Die Abriebklasse zeigt an, wie haltbar die Oberflächenschicht der Platte ist. Beim so genannten „Taber-Test“ wird untersucht, wie viele Umdrehungen eines Schleifmittels die Deckschicht beschädigen. Der Test ist nichts anderes als die Beschleunigung des alltäglichen Gebrauchs des Bodens. Dielen sind schließlich permanent äußerlichen Belastungen, Schmutz und Co. ausgesetzt. Die dekorative Schicht reibt sich allmählich ab – und auf dem Laminat sind weiße Flecken zu sehen.

Basierend auf dem Taber-Test unterscheidet man fünf Gruppen von Laminat entsprechend seiner Resistenz:

  • Klasse AC1 – sehr schlechte Abriebfestigkeit, für den Einsatz in Räumen, in denen man bevorzugt ohne Schuhe läuft,
  • Klasse AC2 – schlechte Abriebfestigkeit, für den Einsatz in Räumen mit mittlerem Nutzungsgrad (Schlafzimmer),
  • Klasse AC3 – gute Abriebfestigkeit, für den Einsatz in stark beanspruchten Räumen (Wohnzimmer),
  • Klasse AC4 – hohe Abriebfestigkeit, für den Einsatz in sehr stark beanspruchten Räumen (Flur)
  • Klasse AC5 – sehr hohe Abriebfestigkeit, für den Einsatz vor allem in öffentlichen Gebäuden.

Gut zu wissen: Laminat-Hersteller konkurrieren untereinander mit Dielen der höheren Abriebklassen (AC6, AC7). Unter dem Gesichtspunkt der Funktionalität macht dies jedoch wenig Sinn. Um eine höhere Abriebklasse zu bekommen, muss man dem Laminat Korund hinzufügen. Es handelt sich hier um ein Mineral, das auch im Sandpapier verwendet wird. Dieses Mineral wirkt sich zwar positiv auf die Widerstandsfähigkeit des Laminats aus, macht den Boden jedoch weniger flexibel.

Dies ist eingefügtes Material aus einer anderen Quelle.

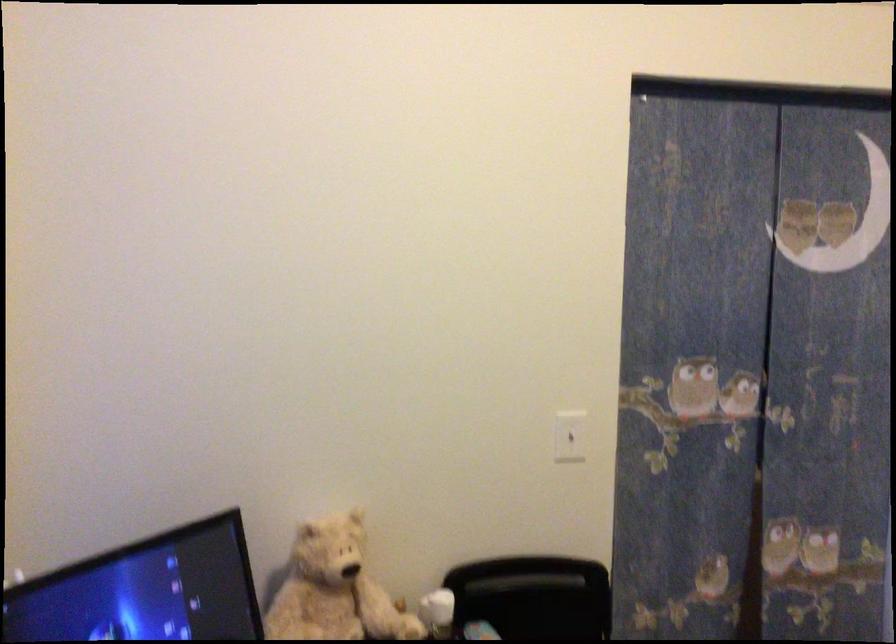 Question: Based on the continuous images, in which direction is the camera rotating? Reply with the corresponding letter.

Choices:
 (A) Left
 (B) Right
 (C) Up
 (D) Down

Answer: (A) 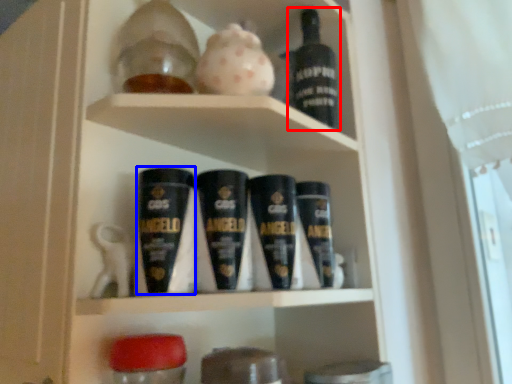 Question: Among these objects, which one is nearest to the camera, bottle (highlighted by a red box) or shaving cream (highlighted by a blue box)?

Choices:
 (A) bottle
 (B) shaving cream

Answer: (B)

Nachhaltigkeit von Laminat checken

Neben der Funktionalität und Ästhetik der Dielen zählt auch ihre Umweltfreundlichkeit. Viele Laminatboden-Produzenten werben mit Laminatdielen, die aus ökologischer und nachhaltiger Forstwirtschaft stammen. Auch heimische Hölzer kommen immer mehr zum Einsatz, was die Öko-Bilanz zusätzlich verbessert.

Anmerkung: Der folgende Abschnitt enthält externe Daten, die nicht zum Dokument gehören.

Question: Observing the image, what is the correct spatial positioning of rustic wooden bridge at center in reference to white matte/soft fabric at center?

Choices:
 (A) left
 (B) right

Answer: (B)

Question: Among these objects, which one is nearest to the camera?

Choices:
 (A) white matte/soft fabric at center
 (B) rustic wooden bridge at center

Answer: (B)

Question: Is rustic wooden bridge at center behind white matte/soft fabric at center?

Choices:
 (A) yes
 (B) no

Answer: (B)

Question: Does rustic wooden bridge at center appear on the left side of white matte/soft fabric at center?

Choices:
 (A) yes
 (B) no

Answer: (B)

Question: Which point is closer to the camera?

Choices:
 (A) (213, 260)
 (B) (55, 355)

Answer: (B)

Achten Sie beim Kauf auf entsprechende Siegel wie z.B.: das PEFC Label, welches speziell für Bodenbeläge aus Holz gilt und bestätigt, dass die verwendeten Hölzer aus nachhaltiger Bewirtschaftung der Wälder stammen. Genauso wichtig ist das ToxProof. Mit diesem Gütesiegel werden Bodenbeläge deklariert, welche gesundheitlich unbedenklich sind.